I’ve been saying for a long time that the most important thing I learned in high school stage tech was a paradigm that I usually phrase as “Things are made of stuff.” For example, a door isn’t a single discrete unbreakdownable unit; it’s (more or less) some pieces of wood with pieces of metal attached, and you can use tools like screwdrivers to take it apart and put it together.

(Side note: It turns out that Bill Nye has used that exact “Things are made of stuff” phrase. I never watched Bill Nye, so I didn’t get it directly from him, but it’s possible that I got it from someone who got it from him.)

I recently acquired a tiny cute sewing machine, on which I hope to learn the basics of sewing. (No advice, please.) To get started, I watched a sewing-tutorial video on YouTube, which showed how to set up a sewing machine. The second half of the video walked through a very simple project: making a cloth napkin.

And partway into that second half, I had an epiphany:

Napkins are made of stuff.

That seems like it ought to have been an obvious corollary to Things are made of stuff. But somehow, for me, it wasn’t.

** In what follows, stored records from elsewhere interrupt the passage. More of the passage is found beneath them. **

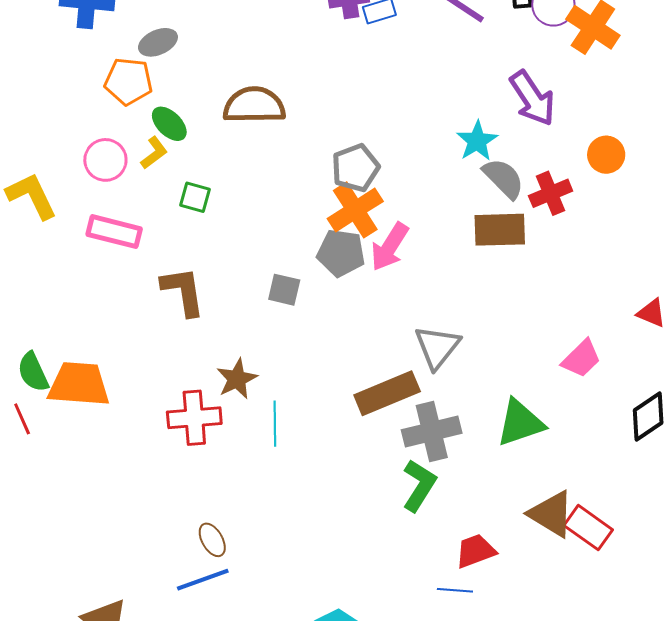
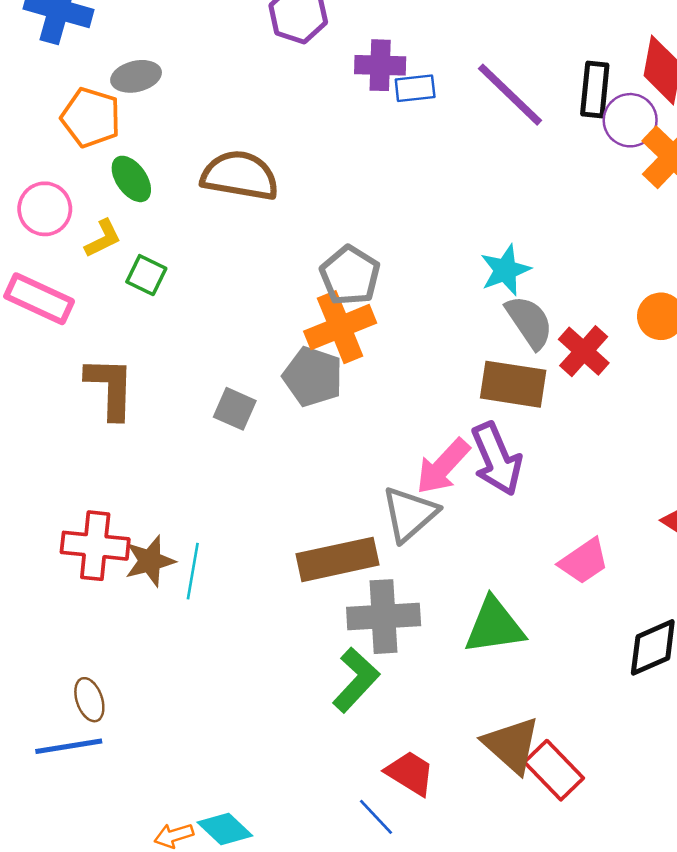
purple arrow: (532, 98) -> (497, 459), moved
yellow L-shape: (154, 153) -> (103, 238), moved
gray pentagon: (356, 168) -> (350, 275), turned -30
red cross: (551, 193) -> (584, 351), turned -36
pink arrow: (390, 247) -> (443, 466), moved
brown star: (237, 379) -> (150, 561), moved
red trapezoid: (475, 551) -> (410, 773), turned 42
blue line: (455, 590) -> (376, 817), turned 32

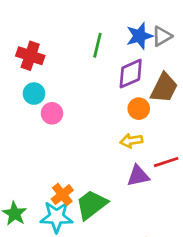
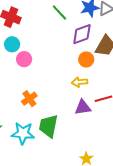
green line: (97, 45) -> (59, 13), turned -60
orange cross: (62, 195) -> (29, 99), moved
green trapezoid: (92, 205) -> (48, 126), turned -45

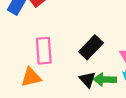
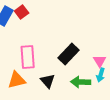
black triangle: (88, 80) -> (48, 81), moved

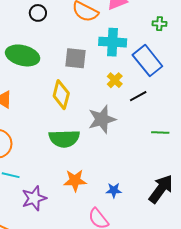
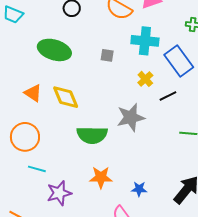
gray square: (75, 58) -> (107, 55), size x0.6
yellow diamond: (61, 95) -> (66, 97), moved, turned -40

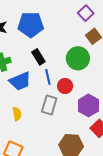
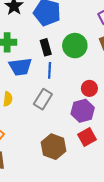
green circle: (78, 58) -> (75, 46), moved
red circle: (65, 86) -> (89, 88), moved

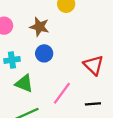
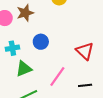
brown star: (39, 27) -> (25, 13), moved, turned -30
green triangle: (24, 83) -> (24, 69), turned -42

Apparently, I have always thought of cloth napkins as being magical objects that spring fully formed from a napkin tree, or something. Or rather, I had never thought about how cloth napkins are made, or what they’re made of, at all.

I know that clothing is constructed out of pieces of cloth. Also curtains. Also bedding. But it had never occurred to me that someone could take a square of cloth and sew seams around the edges and turn it into a napkin.

Surely, I had apparently thought, you wouldn’t want to wipe your mouth on just any old cloth! It must be some kind of special napkin cloth! But no. I went and looked around online and found a bunch of information about what kinds of cloth napkins are made of, including cotton, and linen, and polyester, and silk. (No need to tell me more details about what napkins are made of. I’m just describing the thought process I went through, not looking to learn about napkins.)

It was a little disconcerting to me to stumble over this area of unexamined lack of knowledge.

But it was also empowering. The idea that I personally can take a square of cloth and, with a little bit of pretty straightforward work, turn it into a cloth napkin, makes sewing feel accessible to me in a way that I don’t think it ever has before.

I’ve done tiny bits of hand-sewing before, to (clumsily) close up holes in various items of clothing and such, but that’s been super-basic. And I’ve seen clothing patterns, and I know the basic idea that you can make clothing using such patterns, but that’s always seemed far beyond something I was ever likely to be able to do. Mary Anne showed me and some other people some sewing-machine basics a couple years ago, but we ran into some thread-tangling issues.

But somehow a napkin seems easy and manageable and straightforward, and that makes me more willing to believe, at a gut level, that sewing is a skill that, as with most skills, one can learn gradually and get better at over time.

I am pleased.


…Note: I suspect that for many of you, the urge to teach me many things about sewing in comments here will be nigh-overwhelming, but I’d like to ask you to refrain. I have kinda idiosyncratic ways of learning things sometimes, and I will do much much better with this if I find my own way. When I have questions, I will ask, but for now, please don’t give me any kind of advice or instructions about sewing or sewing machines or napkins or other topics mentioned here. My post here is intended as a description of an interesting-to-me epiphany, a neat shift in perspective, not a request for further information or instruction. I know that it can be frustrating to hear that, and I apologize.

5 Responses to “On sewing, and napkins”

  1. Sumana Harihareswara

    I had a similar feeling several years ago when I went to a sewing workshop and then, the next night, a Debian packaging workshop. Yay for this epiphany!

    reply
  2. Mya

    I simultaneously have always wanted to know how to use a sewing machine, and found sewing machines oddly baffling and terrifying. At various points I have owned one, or more, but I don’t know if I still do. Maybe at some point you can teach me how to use one. 🙂

    reply
  3. Marie

    Starting with fleece off a sheep, processing it so that I could spin it and then knit it into a garment, that was magic for me.